↓↓↓
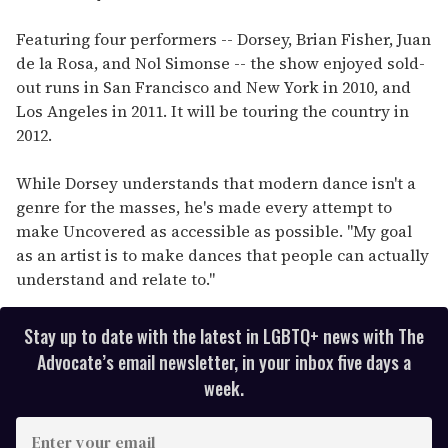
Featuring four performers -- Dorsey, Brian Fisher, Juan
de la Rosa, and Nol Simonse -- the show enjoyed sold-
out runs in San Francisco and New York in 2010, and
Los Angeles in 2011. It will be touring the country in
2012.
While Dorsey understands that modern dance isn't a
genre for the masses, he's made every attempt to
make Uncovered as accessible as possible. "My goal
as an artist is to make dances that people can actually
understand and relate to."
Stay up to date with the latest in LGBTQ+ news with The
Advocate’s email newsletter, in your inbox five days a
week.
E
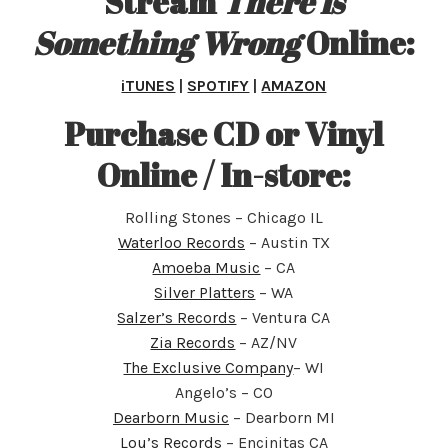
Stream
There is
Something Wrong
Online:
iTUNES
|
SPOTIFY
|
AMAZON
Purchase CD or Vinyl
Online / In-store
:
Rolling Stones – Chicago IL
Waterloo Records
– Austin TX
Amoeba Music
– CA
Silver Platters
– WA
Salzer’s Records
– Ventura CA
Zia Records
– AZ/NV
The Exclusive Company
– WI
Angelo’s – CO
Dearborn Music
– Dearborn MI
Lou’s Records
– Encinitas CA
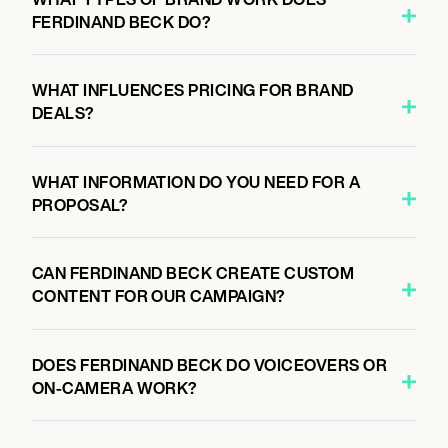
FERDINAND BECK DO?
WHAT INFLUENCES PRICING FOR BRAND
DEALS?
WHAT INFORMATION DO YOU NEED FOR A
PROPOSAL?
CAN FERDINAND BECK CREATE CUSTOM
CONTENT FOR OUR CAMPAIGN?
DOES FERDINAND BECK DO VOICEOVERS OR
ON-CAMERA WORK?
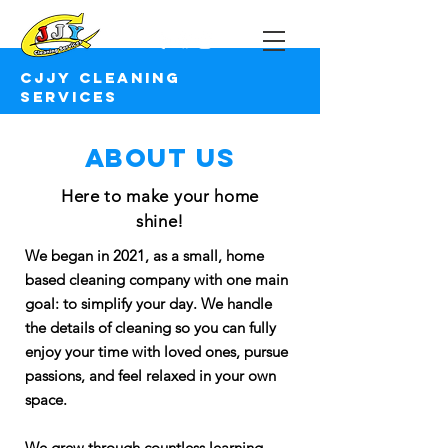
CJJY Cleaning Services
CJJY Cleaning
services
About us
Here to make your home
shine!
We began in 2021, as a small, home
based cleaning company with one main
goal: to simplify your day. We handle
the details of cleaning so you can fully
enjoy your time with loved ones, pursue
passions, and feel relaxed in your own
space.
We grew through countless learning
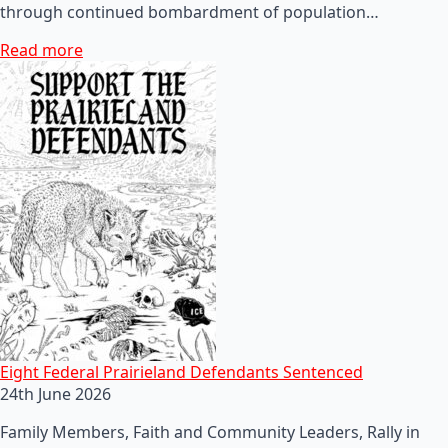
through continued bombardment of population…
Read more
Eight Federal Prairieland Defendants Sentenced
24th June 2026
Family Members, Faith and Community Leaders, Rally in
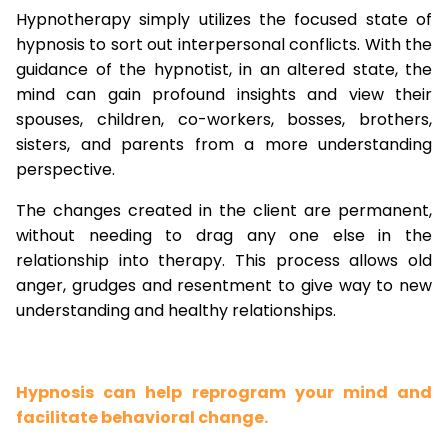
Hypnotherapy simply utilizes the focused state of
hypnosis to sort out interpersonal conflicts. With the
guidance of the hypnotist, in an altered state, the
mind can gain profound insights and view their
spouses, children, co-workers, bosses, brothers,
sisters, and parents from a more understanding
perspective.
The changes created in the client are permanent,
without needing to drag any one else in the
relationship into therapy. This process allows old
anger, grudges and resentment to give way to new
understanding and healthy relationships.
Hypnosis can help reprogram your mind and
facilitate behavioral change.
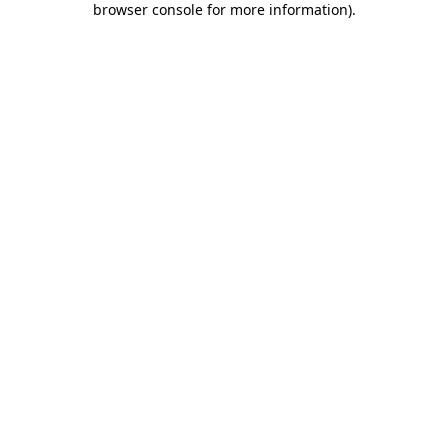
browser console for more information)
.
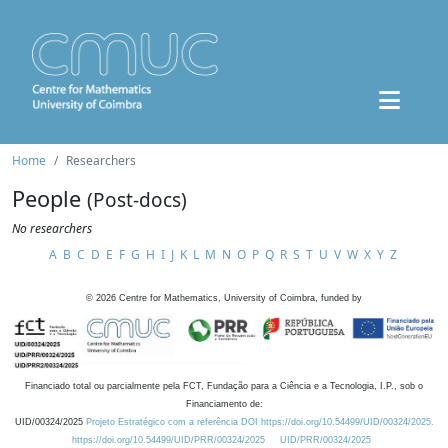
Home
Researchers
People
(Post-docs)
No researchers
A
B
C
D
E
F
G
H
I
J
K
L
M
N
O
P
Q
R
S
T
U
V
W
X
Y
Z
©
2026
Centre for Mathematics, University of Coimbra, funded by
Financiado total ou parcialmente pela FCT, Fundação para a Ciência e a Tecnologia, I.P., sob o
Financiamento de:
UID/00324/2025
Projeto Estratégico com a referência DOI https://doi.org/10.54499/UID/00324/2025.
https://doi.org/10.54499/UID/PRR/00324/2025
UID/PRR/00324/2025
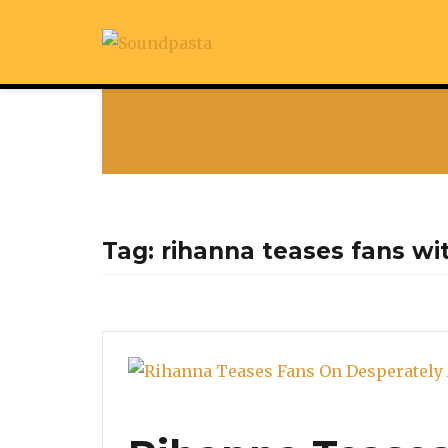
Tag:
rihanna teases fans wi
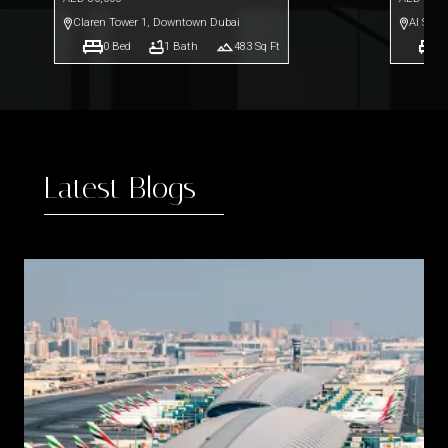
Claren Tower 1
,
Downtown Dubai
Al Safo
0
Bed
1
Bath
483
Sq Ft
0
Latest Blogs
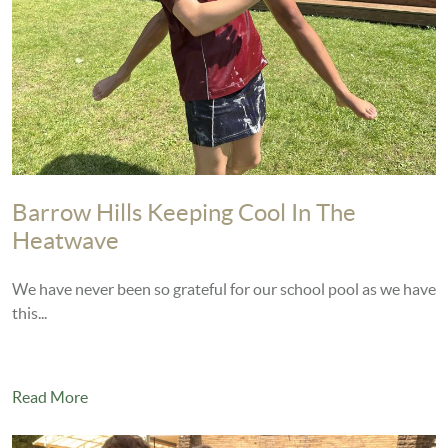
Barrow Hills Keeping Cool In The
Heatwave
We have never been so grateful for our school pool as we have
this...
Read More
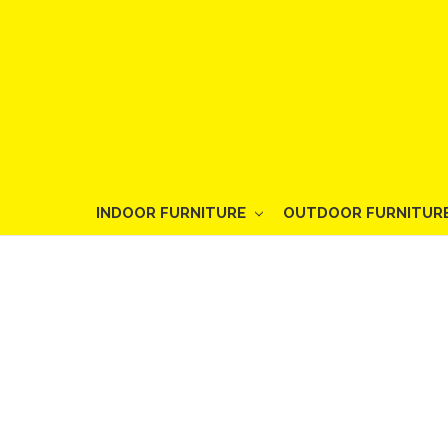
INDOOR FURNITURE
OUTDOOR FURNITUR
↑↑↑
↓↓↓
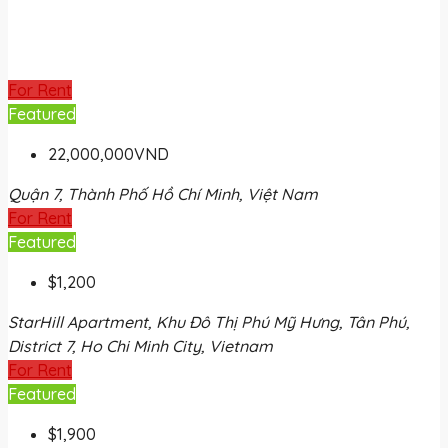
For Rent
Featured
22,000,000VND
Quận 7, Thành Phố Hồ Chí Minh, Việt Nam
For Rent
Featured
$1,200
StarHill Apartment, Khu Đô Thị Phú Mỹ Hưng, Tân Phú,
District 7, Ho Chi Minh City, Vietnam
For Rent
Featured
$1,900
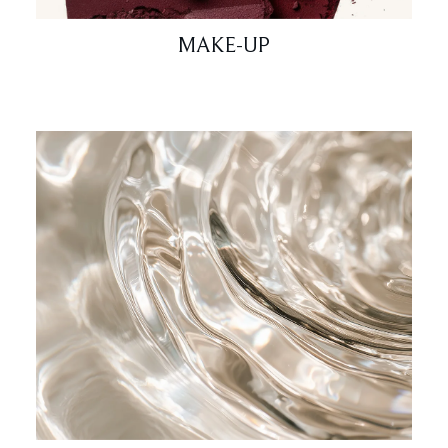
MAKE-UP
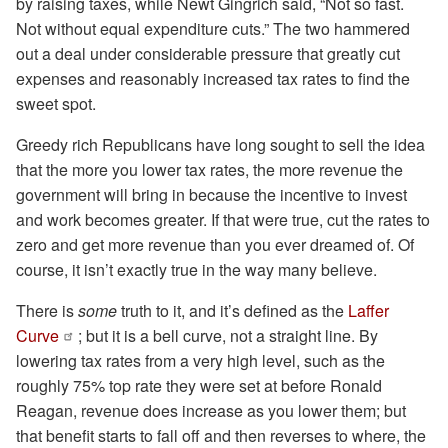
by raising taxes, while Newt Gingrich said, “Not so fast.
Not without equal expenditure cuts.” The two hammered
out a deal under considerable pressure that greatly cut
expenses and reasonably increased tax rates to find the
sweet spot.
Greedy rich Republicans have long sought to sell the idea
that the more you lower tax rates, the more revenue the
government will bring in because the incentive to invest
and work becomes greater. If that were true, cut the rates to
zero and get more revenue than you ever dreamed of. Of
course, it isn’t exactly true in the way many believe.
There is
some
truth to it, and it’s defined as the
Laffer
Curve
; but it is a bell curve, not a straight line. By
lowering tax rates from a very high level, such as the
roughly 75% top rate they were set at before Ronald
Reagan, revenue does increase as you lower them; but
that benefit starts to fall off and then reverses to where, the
↑↑↑
↓↓↓
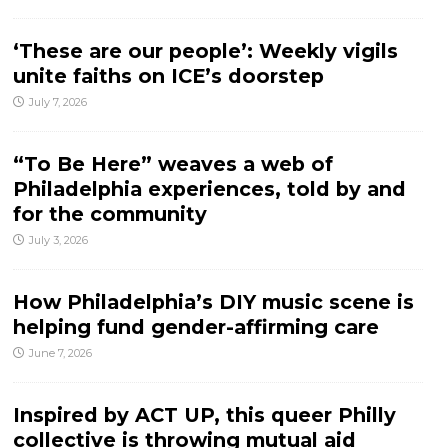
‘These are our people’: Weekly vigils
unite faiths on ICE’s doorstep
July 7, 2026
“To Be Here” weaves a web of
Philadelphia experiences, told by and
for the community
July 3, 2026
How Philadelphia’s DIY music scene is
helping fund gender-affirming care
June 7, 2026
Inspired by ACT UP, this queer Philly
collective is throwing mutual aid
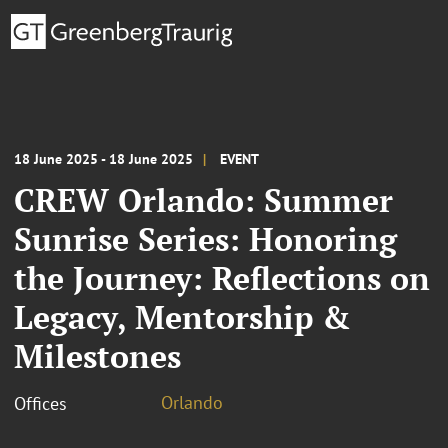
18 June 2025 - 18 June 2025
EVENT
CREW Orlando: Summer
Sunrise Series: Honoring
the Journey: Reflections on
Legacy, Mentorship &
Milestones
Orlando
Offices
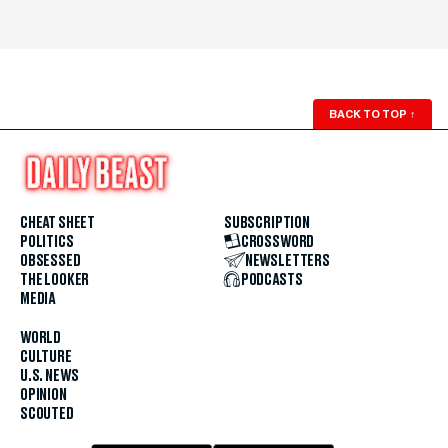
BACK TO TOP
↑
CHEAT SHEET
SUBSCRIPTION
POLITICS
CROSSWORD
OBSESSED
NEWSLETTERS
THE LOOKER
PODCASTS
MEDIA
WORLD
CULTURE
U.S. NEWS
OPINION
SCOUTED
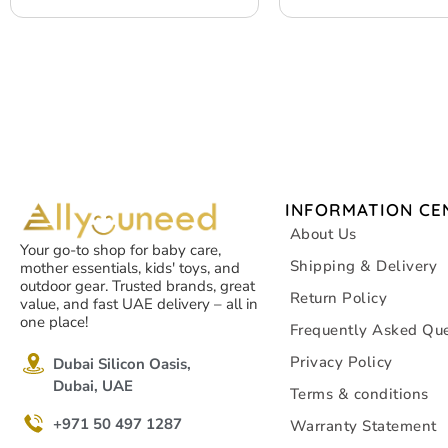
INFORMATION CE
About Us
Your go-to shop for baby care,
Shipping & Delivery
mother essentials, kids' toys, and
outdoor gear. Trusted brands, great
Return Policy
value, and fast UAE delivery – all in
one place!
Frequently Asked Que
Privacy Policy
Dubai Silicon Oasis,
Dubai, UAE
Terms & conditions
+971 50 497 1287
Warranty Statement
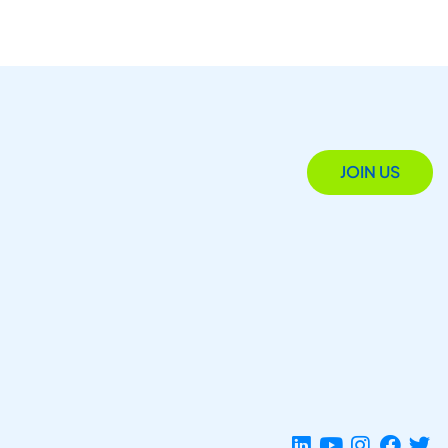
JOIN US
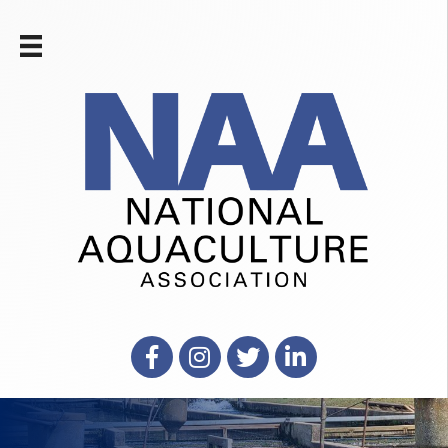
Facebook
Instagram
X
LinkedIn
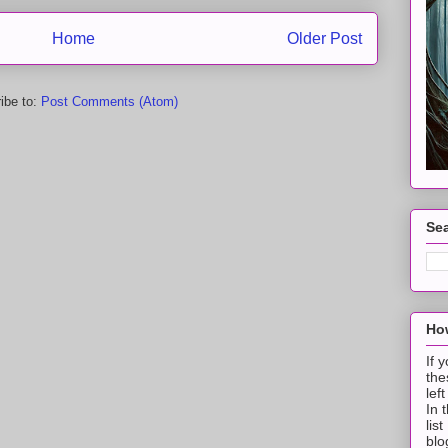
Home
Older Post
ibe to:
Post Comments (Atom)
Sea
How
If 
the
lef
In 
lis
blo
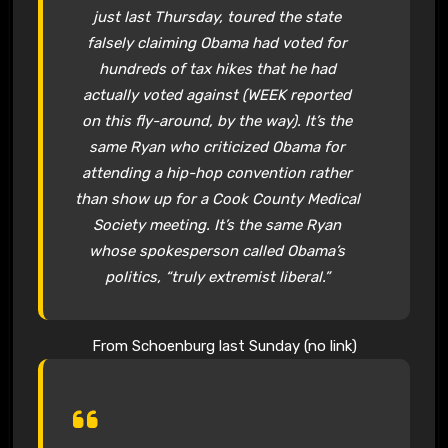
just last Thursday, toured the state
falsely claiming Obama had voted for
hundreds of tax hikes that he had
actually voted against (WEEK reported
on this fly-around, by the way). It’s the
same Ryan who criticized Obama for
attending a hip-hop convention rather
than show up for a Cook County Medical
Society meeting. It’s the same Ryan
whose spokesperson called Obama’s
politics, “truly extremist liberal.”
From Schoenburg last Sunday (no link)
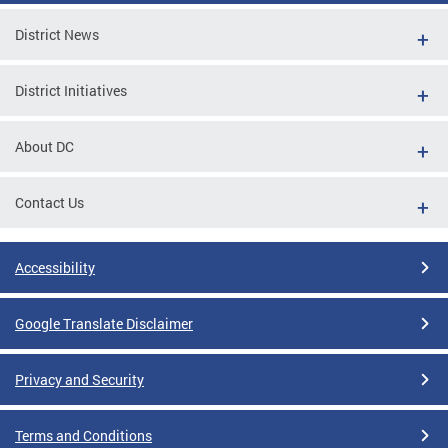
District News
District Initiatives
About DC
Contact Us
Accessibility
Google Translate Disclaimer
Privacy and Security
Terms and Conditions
↑↑↑
== ACTIVITY ==
Return the stretch of data that begins with the line showing "District 7, Ho Chi Minh City, Vietnam" and goes on through the line showing "out a deal under", exactly, with pictures removed.

== REPLY TO THE EXERCISE ==
District 7, Ho Chi Minh City, Vietnam
For Rent
Featured
$1,900
MAKE-UP
by raising taxes, while Newt Gingrich said, “Not so fast.
Not without equal expenditure cuts.” The two hammered
out a deal under considerable pressure that greatly cut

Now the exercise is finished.